Aria drehte das Wasser auf und stellte sich unter den warmen Strahl. Ihre Gedanken kreisten automatisch um Ben. Am liebsten würde sie ihn aus ihrem Kopf streichen. Die ganze Nacht hatte sie gegrübelt. Verzieh sie ihm? Sie wusste nicht, ob sie dazu bereit war. Sie war verletzt, fühlte sich hintergangen und betrogen. Nein, sie konnte nicht so tun, als wäre alles in bester Ordnung. Das war es nicht. Sie brauchte Abstand.
Aria drehte das Wasser ab, wickelte sich in ein Handtuch und ging ins Schlafzimmer. Sie ließ sich aufs Bett fallen, zog die Beine hoch und schlang die Arme drum. So saß sie mehrere Minuten, in denen sie mit sich haderte. Sie musste eine Entscheidung treffen. Für sich und auch für Ben. Trotz, dass er sie belogen hatte, fand sie es unfair, wenn sie ihn hinhielt. Sie war kein Freund des Hinauszögerns. Sie schloss die Augen und hörte in sich hinein.
Sie liebte Ben, aber mit der Lüge hatte er sie zutiefst verletzt. Sie in dem Glauben zu lassen, er wäre jemand anderer – sie fühlte sich so gedemütigt. Hätte er ihr in den ersten Tagen gebeichtet, wer er war, wäre sie damit klargekommen. Aber über einen so langen Zeitraum? Sie waren ein Paar und er belog sie. Sie schluchzte leise. Das war mehr als sie ertrug. Es fiel ihr schwer, objektiv zu urteilen, deshalb ließ sie sich von ihren Gefühlen leiten.
Als ihre Entscheidung gefallen war, fühlte sie sich ein Stück weit befreit. Noch bevor sie ins Geschäft fuhr, würde sie Ben anrufen, um es ihm mitzuteilen.
Eine Stunde später wählte Aria, zwar mit zittrigen Fingern, aber einigermaßen gefasst, Bens Nummer. Es war das Richtige, was sie tat.

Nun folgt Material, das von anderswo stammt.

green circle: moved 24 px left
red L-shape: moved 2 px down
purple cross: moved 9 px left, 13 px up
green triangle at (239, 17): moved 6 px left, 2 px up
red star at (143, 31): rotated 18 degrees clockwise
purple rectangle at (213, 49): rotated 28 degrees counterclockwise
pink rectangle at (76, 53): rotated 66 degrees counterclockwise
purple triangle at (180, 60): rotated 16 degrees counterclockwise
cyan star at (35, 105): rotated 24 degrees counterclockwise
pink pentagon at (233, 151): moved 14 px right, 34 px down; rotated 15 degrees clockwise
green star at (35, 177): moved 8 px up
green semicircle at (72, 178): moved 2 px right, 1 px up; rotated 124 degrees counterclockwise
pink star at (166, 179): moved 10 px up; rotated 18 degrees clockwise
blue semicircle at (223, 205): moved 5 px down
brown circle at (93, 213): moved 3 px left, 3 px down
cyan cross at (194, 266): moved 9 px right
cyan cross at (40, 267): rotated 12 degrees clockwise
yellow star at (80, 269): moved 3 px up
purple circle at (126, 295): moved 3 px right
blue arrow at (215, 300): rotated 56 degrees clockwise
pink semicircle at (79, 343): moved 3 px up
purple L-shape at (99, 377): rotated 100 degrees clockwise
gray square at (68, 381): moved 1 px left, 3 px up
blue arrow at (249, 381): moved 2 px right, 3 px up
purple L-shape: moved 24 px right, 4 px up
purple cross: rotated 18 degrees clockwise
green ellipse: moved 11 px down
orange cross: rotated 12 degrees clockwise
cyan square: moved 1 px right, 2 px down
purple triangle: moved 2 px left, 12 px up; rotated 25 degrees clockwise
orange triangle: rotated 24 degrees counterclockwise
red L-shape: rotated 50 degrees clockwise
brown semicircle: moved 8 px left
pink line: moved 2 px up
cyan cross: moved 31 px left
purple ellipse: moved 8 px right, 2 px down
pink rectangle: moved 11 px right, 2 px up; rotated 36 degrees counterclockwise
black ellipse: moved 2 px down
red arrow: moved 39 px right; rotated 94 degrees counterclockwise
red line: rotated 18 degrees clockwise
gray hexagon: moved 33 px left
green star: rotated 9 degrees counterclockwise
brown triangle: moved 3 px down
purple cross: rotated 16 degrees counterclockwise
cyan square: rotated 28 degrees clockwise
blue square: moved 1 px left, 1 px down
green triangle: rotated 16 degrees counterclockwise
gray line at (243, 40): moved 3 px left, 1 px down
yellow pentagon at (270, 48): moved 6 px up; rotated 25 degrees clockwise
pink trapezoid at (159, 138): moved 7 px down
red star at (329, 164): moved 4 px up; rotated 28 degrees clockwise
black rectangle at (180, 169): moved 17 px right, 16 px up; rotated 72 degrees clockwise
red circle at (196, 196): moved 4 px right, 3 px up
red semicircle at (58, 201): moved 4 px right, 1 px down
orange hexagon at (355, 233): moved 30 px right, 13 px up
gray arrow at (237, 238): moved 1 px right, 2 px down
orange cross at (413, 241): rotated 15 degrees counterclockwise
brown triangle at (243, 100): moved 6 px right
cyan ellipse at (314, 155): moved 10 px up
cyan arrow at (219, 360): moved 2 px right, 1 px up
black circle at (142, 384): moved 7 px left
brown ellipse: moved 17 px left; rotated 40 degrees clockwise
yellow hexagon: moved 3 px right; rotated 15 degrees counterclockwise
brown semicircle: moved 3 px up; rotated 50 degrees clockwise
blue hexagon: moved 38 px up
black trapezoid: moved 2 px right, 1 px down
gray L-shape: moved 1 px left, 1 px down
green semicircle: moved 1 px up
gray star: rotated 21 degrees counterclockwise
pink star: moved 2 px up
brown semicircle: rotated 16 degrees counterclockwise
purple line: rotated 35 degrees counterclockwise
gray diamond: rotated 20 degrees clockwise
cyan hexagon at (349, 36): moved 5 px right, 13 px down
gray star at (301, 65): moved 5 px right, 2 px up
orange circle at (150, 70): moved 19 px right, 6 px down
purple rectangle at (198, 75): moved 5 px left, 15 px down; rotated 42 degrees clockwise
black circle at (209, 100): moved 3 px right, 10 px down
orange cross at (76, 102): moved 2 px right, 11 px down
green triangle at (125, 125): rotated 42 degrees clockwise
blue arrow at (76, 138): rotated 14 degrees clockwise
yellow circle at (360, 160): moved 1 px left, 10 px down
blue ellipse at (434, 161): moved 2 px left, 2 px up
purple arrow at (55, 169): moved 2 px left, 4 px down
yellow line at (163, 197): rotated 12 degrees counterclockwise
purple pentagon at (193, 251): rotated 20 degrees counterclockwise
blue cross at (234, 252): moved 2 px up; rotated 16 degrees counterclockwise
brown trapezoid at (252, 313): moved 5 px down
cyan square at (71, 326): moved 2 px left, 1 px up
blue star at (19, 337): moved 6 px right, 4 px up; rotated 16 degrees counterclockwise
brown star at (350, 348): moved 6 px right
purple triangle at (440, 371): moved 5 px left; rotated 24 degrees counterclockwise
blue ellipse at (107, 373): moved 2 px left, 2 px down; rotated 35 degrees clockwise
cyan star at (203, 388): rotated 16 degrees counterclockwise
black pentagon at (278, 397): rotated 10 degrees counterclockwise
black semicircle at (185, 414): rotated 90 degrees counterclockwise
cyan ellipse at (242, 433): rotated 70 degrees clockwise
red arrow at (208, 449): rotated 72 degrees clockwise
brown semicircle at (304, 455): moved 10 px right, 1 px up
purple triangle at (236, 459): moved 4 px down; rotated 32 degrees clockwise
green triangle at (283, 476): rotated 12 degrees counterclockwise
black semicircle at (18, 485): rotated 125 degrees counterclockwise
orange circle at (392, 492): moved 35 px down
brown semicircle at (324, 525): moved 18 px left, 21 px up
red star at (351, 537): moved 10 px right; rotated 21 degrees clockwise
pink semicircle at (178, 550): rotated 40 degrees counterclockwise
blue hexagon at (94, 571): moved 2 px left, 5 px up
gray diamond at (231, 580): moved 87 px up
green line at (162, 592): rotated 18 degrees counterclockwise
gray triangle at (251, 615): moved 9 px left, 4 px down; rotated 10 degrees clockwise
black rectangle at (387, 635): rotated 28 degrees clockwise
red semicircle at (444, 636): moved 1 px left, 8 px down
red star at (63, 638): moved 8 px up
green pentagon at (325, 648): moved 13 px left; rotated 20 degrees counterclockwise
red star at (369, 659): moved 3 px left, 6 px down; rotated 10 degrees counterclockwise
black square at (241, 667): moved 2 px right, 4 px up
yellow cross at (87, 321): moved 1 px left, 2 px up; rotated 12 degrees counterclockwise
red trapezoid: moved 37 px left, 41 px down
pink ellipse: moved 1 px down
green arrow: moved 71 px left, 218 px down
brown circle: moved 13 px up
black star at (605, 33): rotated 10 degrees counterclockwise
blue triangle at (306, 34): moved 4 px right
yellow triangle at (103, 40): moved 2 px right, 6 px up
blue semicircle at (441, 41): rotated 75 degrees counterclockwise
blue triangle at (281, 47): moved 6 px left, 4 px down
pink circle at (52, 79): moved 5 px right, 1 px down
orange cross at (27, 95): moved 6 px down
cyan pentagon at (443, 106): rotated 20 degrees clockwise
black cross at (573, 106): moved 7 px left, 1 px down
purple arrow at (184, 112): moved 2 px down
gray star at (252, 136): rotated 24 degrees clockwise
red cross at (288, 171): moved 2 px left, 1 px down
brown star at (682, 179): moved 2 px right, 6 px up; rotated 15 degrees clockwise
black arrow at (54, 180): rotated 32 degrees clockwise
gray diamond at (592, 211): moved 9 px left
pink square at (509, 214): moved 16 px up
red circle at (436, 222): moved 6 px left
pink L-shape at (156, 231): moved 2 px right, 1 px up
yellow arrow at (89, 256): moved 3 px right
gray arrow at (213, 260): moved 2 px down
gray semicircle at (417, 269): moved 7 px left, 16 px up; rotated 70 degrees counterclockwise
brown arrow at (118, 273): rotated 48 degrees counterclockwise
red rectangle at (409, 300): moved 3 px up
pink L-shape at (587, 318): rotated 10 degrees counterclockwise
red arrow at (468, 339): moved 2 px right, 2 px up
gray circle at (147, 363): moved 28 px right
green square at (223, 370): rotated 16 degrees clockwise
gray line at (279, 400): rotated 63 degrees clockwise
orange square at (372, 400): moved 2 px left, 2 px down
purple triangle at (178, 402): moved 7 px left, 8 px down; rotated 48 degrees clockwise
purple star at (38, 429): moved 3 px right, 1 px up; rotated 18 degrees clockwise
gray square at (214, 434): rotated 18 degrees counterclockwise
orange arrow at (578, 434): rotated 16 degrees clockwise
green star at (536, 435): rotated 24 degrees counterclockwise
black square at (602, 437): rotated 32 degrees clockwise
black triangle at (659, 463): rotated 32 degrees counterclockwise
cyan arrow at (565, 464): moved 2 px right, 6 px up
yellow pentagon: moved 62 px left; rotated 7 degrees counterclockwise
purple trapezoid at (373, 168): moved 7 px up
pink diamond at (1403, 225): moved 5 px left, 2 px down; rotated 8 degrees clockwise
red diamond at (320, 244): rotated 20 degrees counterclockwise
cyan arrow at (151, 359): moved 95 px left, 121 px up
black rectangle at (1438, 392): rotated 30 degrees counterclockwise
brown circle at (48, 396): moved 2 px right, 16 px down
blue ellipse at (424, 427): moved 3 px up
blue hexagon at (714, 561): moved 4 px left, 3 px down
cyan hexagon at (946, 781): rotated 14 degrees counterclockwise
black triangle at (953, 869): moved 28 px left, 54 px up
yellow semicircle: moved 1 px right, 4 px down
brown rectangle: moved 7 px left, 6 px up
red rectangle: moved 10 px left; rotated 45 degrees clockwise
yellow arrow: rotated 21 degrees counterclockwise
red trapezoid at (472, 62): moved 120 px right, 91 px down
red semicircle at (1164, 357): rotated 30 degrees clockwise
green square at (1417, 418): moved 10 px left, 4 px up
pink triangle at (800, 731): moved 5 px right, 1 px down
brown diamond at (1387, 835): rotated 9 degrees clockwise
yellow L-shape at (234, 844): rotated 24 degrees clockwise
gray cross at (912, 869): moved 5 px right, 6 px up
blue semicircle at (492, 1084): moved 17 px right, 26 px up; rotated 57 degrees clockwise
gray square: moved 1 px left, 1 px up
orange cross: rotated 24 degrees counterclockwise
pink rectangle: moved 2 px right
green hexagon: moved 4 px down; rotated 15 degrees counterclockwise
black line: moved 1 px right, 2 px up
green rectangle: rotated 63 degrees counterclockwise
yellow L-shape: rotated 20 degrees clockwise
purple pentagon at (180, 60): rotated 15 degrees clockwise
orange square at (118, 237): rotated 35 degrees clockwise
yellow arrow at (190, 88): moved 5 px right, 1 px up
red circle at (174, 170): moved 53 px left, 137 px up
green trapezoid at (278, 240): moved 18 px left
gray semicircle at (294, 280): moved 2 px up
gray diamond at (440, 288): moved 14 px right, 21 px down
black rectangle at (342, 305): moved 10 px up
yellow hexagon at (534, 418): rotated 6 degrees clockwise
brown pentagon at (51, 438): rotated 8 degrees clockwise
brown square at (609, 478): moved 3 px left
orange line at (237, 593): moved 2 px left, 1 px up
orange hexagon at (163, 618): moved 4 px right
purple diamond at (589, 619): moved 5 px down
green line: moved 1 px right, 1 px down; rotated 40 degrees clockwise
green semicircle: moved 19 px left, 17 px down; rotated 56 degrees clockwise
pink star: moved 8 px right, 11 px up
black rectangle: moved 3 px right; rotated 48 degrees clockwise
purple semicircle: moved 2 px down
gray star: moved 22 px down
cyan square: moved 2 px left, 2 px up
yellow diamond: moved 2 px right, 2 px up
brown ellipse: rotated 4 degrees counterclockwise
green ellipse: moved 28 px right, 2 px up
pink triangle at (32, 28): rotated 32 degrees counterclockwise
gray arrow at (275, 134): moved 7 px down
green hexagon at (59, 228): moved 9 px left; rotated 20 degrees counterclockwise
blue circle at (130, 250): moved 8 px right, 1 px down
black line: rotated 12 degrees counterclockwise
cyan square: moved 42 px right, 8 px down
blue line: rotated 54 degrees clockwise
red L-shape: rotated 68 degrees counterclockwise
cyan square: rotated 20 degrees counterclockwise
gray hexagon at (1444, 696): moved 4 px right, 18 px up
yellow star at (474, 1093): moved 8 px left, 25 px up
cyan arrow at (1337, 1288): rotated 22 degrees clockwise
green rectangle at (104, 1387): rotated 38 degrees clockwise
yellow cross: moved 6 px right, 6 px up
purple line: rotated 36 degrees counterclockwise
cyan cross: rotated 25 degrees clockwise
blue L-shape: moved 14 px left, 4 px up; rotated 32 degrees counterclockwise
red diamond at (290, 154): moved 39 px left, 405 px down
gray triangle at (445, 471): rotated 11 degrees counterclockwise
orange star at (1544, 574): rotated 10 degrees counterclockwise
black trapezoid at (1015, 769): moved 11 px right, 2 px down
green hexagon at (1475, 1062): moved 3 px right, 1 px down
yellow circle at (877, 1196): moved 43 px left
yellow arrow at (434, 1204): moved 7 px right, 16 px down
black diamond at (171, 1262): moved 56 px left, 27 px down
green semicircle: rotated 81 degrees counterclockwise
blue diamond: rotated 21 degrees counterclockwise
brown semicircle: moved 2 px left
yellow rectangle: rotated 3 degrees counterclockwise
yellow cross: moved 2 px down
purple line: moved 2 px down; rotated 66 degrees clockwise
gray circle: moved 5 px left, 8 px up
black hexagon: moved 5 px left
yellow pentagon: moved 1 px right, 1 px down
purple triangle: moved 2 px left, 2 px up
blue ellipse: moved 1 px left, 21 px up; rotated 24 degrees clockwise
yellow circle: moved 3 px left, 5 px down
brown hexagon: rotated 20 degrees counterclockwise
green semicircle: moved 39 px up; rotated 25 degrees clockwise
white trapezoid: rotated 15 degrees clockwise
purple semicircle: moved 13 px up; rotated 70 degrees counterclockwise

Nach dem ersten Klingeln nahm Ben das Gespräch an. »Guten Morgen Aria.«
Er klang nervös. Kein Wunder. Nachdem, was er sich geleistet hatte, wäre wohl jeder nervös. »Guten Morgen.«
»Hast du über das, was ich dir gesagt habe, nachgedacht?«
»Ja. Ich habe die ganze Nacht gegrübelt.« Mit dem Fingernagel fuhr sie über die Tischplatte. Zum Glück bestand er nicht aus Holz, sonst hätte er jetzt einige Kerben, so fest, wie sie drückte.
»Und ... bist du zu einem Ergebnis gekommen?«
»Ja.« Aria schloss die Augen. Sie tat ihm nicht gerne weh. Schließlich liebte sie Ben. Aber sie war nicht in der Lage, das zu verzeihen und so weiterzumachen, als wäre es nicht passiert. Das schaffte sie nicht. Was man liebte, sollte man loslassen. Genau das tat sie.
»Und?«
Aria hörte das Zittern in der Stimme. Sie entschloss sich, es kurz und schmerzlos zu machen. »Es ist vorbei.«
Am anderen Ende herrschte Stille.
»Bist du noch dran?«, fragte Aria nach einigen Sekunden. Die Ruhe war fast gespenstisch.
»Ja.«
»Du warst so ruhig.«
»Was nicht verwunderlich ist, nach so einer Nachricht.«
»Das stimmt. Tut mir leid.« Aria hätte sich gerne anders entschieden, aber das war für sie im Moment unmöglich. Zu tief saß der Schmerz. Sie würde Ben das spüren lassen. Deshalb zog sie einen Schlussstrich. Um sich zu schützen und ihn nicht zu verletzen.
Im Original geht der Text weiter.